::: Supplied material :::

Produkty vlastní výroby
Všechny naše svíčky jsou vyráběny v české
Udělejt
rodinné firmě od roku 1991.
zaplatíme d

:::
::: Supplied material :::

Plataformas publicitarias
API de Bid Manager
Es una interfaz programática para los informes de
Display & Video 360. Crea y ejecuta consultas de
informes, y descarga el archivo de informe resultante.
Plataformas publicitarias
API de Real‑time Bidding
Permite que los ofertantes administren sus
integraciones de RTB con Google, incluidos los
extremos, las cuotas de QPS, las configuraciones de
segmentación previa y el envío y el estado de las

:::
::: Supplied material :::

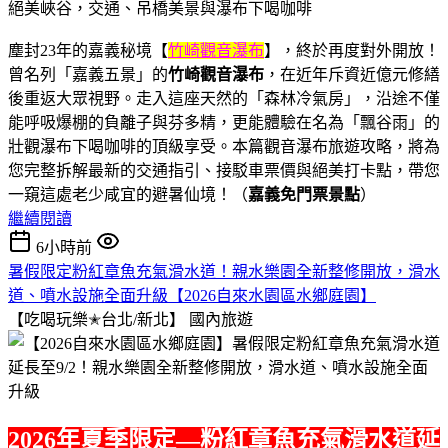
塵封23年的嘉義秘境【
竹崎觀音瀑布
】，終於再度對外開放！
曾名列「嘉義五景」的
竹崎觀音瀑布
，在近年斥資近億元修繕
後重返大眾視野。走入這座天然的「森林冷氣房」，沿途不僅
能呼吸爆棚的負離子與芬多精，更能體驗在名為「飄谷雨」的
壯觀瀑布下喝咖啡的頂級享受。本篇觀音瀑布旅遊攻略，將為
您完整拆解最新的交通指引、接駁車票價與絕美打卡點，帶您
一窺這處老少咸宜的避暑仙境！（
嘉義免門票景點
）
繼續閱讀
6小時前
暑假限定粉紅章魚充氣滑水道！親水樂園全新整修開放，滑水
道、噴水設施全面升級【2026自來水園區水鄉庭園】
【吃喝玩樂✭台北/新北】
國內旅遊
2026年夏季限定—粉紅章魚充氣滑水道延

:::

▶ **Task directions**: If a line in the records above contains the word "informes", copy it.

▶ **Solution**:
Es una interfaz programática para los informes de
informes, y descarga el archivo de informe resultante.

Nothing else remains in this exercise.